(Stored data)
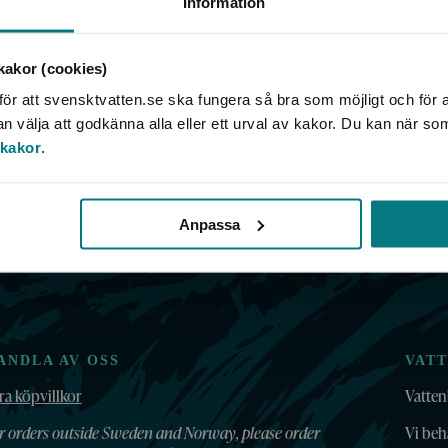
Information
akor (cookies)
in
ör att svensktvatten.se ska fungera så bra som möjligt och för a
välja att godkänna alla eller ett urval av kakor. Du kan när so
 kakor
.
Anpassa
ANDLA AV OSS
VAT
ra köpvillkor
Vatten
r orders outside Sweden and Norway, please order
Vi beh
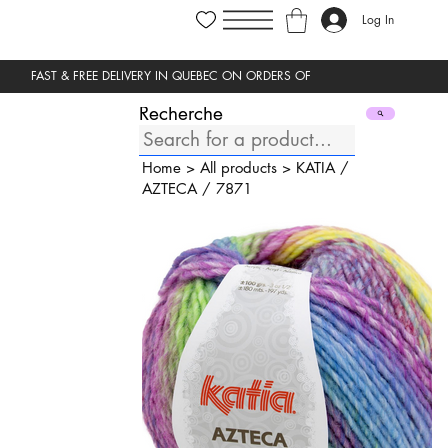
Log In
Recherche
Home
>
All products
>
KATIA
/
AZTECA
/
7871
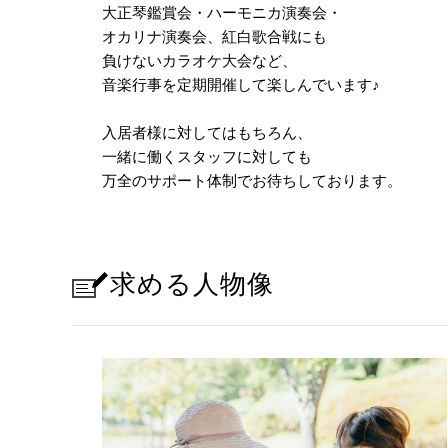
大正琴鑑賞会・ハーモニカ演奏会・
オカリナ演奏会、紅白歌合戦にも
負けないカラオケ大会など、
音楽行事を定期開催して楽しんでいます
♪
入居者様に対してはもちろん、
一緒に働くスタッフに対しても
万全のサポート体制でお待ちしております。
求める人物像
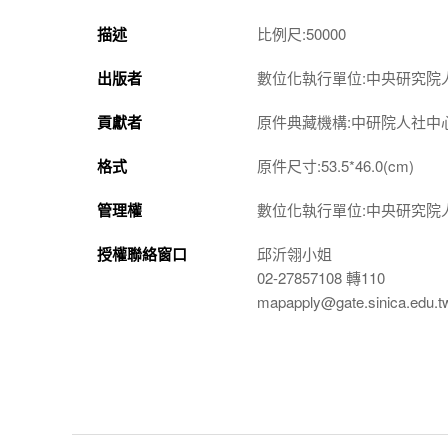
描述
比例尺:50000
出版者
數位化執行單位:中央研究院
貢獻者
原件典藏機構:中研院人社中
格式
原件尺寸:53.5*46.0(cm)
管理權
數位化執行單位:中央研究院
授權聯絡窗口
邱沂翎小姐
02-27857108 轉110
mapapply@gate.sinica.edu.t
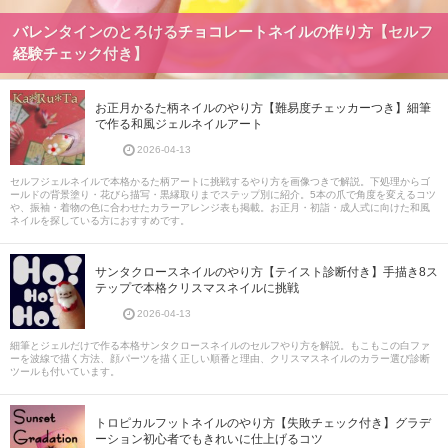
バレンタインのとろけるチョコレートネイルの作り方【セルフ
経験チェック付き】
お正月かるた柄ネイルのやり方【難易度チェッカーつき】細筆
で作る和風ジェルネイルアート
2026-04-13
セルフジェルネイルで本格かるた柄アートに挑戦するやり方を画像つきで解説。下処理からゴ
ールドの背景塗り・花びら描写・黒縁取りまでステップ別に紹介。5本の爪で角度を変えるコツ
や、振袖・着物の色に合わせたカラーアレンジ表も掲載。お正月・初詣・成人式に向けた和風
ネイルを探している方におすすめです。
サンタクロースネイルのやり方【テイスト診断付き】手描き8ス
テップで本格クリスマスネイルに挑戦
2026-04-13
細筆とジェルだけで作る本格サンタクロースネイルのセルフやり方を解説。もこもこの白ファ
ーを波線で描く方法、顔パーツを描く正しい順番と理由、クリスマスネイルのカラー選び診断
ツールも付いています。
トロピカルフットネイルのやり方【失敗チェック付き】グラデ
ーション初心者でもきれいに仕上げるコツ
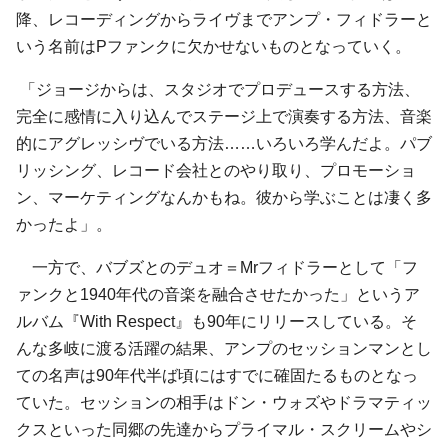
降、レコーディングからライヴまでアンプ・フィドラーと
いう名前はPファンクに欠かせないものとなっていく。
「ジョージからは、スタジオでプロデュースする方法、
完全に感情に入り込んでステージ上で演奏する方法、音楽
的にアグレッシヴでいる方法……いろいろ学んだよ。パブ
リッシング、レコード会社とのやり取り、プロモーショ
ン、マーケティングなんかもね。彼から学ぶことは凄く多
かったよ」。
一方で、バブズとのデュオ＝Mrフィドラーとして「フ
ァンクと1940年代の音楽を融合させたかった」というア
ルバム『With Respect』も90年にリリースしている。そ
んな多岐に渡る活躍の結果、アンプのセッションマンとし
ての名声は90年代半ば頃にはすでに確固たるものとなっ
ていた。セッションの相手はドン・ウォズやドラマティッ
クスといった同郷の先達からプライマル・スクリームやシ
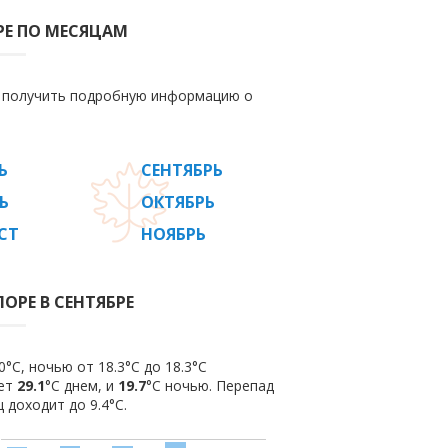
РЕ ПО МЕСЯЦАМ
е получить подробную информацию о
Ь
СЕНТЯБРЬ
Ь
ОКТЯБРЬ
СТ
НОЯБРЬ
ОРЕ В СЕНТЯБРЕ
°C, ночью от 18.3°C до 18.3°C
яет
29.1
°C днем, и
19.7
°C ночью. Перепад
 доходит до 9.4°С.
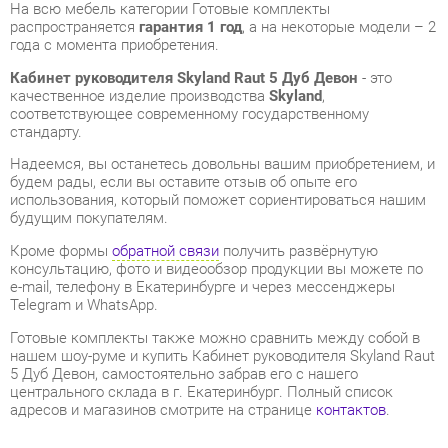
качественное изделие производства
Skyland
,
соответствующее современному государственному
стандарту.
Надеемся, вы останетесь довольны вашим приобретением, и
будем рады, если вы оставите отзыв об опыте его
использования, который поможет сориентироваться нашим
будущим покупателям.
Кроме формы
обратной связи
получить развёрнутую
консультацию, фото и видеообзор продукции вы можете по
e-mail, телефону в Екатеринбурге и через мессенджеры
Telegram и WhatsApp.
Готовые комплекты также можно сравнить между собой в
нашем шоу-руме и купить Кабинет руководителя Skyland Raut
5 Дуб Девон, самостоятельно забрав его с нашего
центрального склада в г. Екатеринбург. Полный список
адресов и магазинов смотрите на странице
контактов
.
Материал
Лдсп
Цвет
Дуб девон
ОТЗЫВЫ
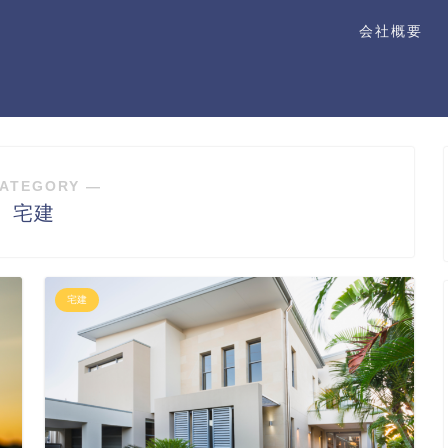
会社概要
ATEGORY ―
宅建
宅建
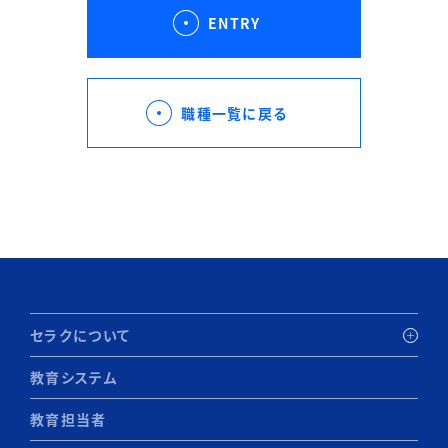
ENTRY
職種一覧に戻る
セラクについて
教育システム
教育担当者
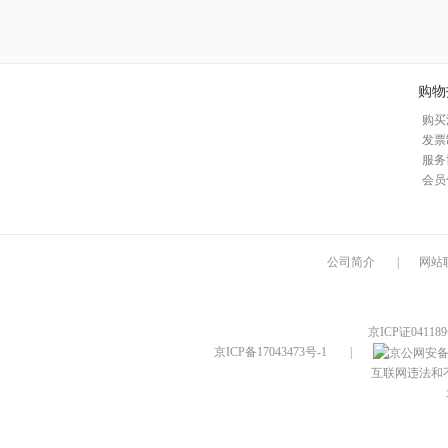
购物
购买
发票
服务
会员
公司简介
|
网站
京ICP证04118
京ICP备17043473号-1
|
互联网违法和不良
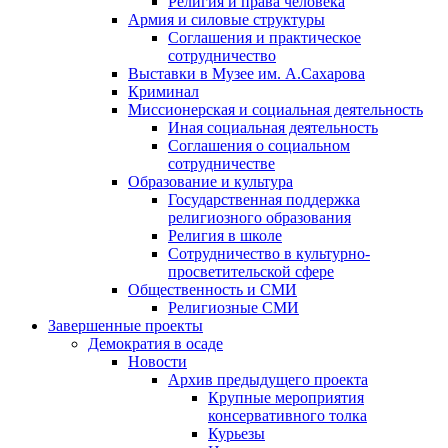
Религия и права человека
Армия и силовые структуры
Соглашения и практическое
сотрудничество
Выставки в Музее им. А.Сахарова
Криминал
Миссионерская и социальная деятельность
Иная социальная деятельность
Соглашения о социальном
сотрудничестве
Образование и культура
Государственная поддержка
религиозного образования
Религия в школе
Сотрудничество в культурно-
просветительской сфере
Общественность и СМИ
Религиозные СМИ
Завершенные проекты
Демократия в осаде
Новости
Архив предыдущего проекта
Крупные мероприятия
консервативного толка
Курьезы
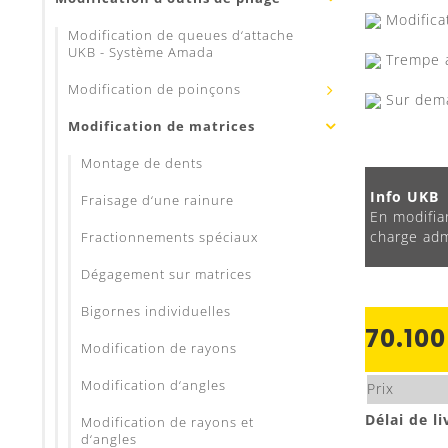
Modificat
Modification de queues d‘attache
UKB - Système Amada
Trempe a
Modification de poinçons
Sur dema
Modification de matrices
Montage de dents
Info UKB
Fraisage d‘une rainure
En modifian
charge admi
Fractionnements spéciaux
Dégagement sur matrices
Bigornes individuelles
70.100
Modification de rayons
Modification d‘angles
Prix
Délai de li
Modification de rayons et
d‘angles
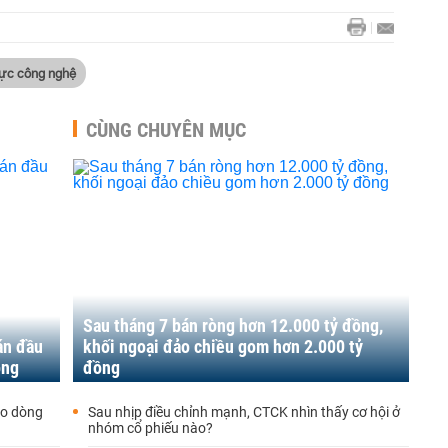
vực công nghệ
CÙNG CHUYÊN MỤC
Sau tháng 7 bán ròng hơn 12.000 tỷ đồng,
án đầu
khối ngoại đảo chiều gom hơn 2.000 tỷ
ồng
đồng
éo dòng
Sau nhịp điều chỉnh mạnh, CTCK nhìn thấy cơ hội ở
nhóm cổ phiếu nào?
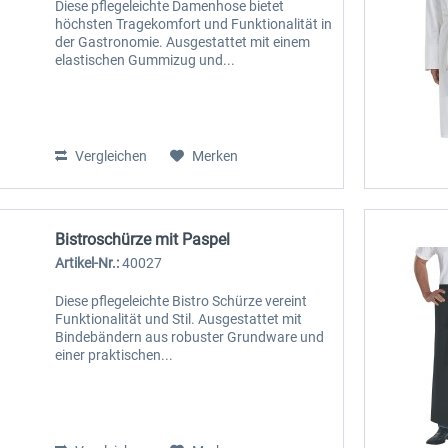
Diese pflegeleichte Damenhose bietet
höchsten Tragekomfort und Funktionalität in
der Gastronomie. Ausgestattet mit einem
elastischen Gummizug und...
Vergleichen
Merken
Bistroschürze mit Paspel
Artikel-Nr.:
40027
Diese pflegeleichte Bistro Schürze vereint
Funktionalität und Stil. Ausgestattet mit
Bindebändern aus robuster Grundware und
einer praktischen...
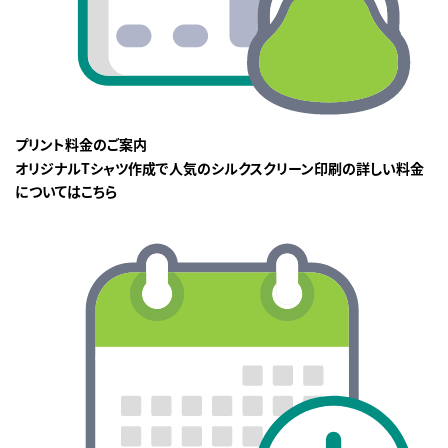
プリント料金のご案内
オリジナルTシャツ作成で人気のシルクスクリーン印刷の詳しい料金
についてはこちら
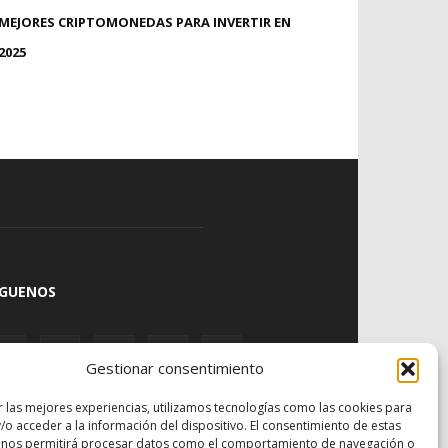
MEJORES CRIPTOMONEDAS PARA INVERTIR EN
2025
ÍGUENOS
Gestionar consentimiento
r las mejores experiencias, utilizamos tecnologías como las cookies para
/o acceder a la información del dispositivo. El consentimiento de estas
 nos permitirá procesar datos como el comportamiento de navegación o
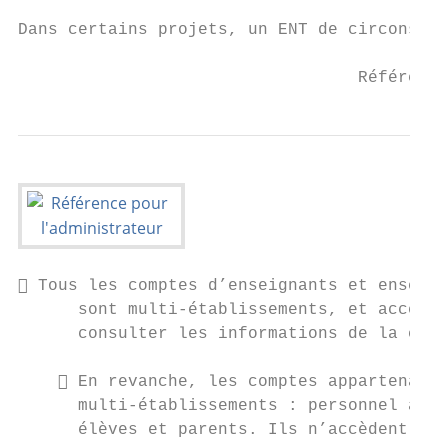
Dans certains projets, un ENT de circonscri
                                  Référence
 Tous les comptes d’enseignants et enseign
      sont multi-établissements, et accèden
      consulter les informations de la circ
     En revanche, les comptes appartenant 
      multi-établissements : personnel admi
      élèves et parents. Ils n’accèdent don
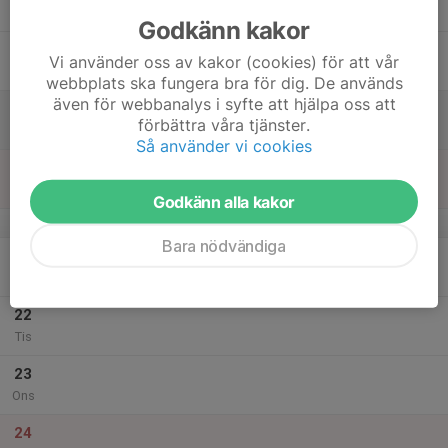
Tor
Godkänn kakor
18
Vi använder oss av kakor (cookies) för att vår
Fre
webbplats ska fungera bra för dig. De används
även för webbanalys i syfte att hjälpa oss att
19
förbättra våra tjänster.
Lör
Så använder vi cookies
20
Sön
Godkänn alla kakor
v.52
Bara nödvändiga
21
Mån
22
Tis
23
Ons
24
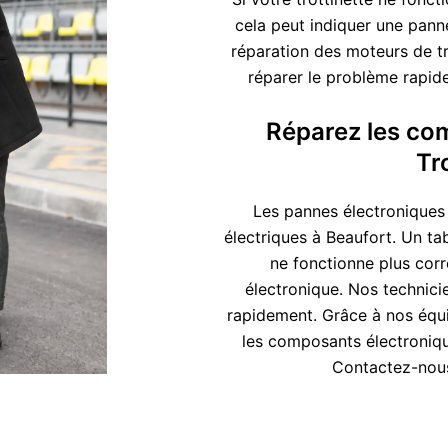
cela peut indiquer une pann
réparation des moteurs de tr
réparer le problème rapid
Réparez les co
Tr
Les pannes électroniques 
électriques à Beaufort. Un ta
ne fonctionne plus cor
électronique. Nos technici
rapidement. Grâce à nos équ
les composants électroniqu
Contactez-nous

■ Task goal
Among the entries, how many lines include the string "Религия"? Please reply with only the number.

■ Solution below
2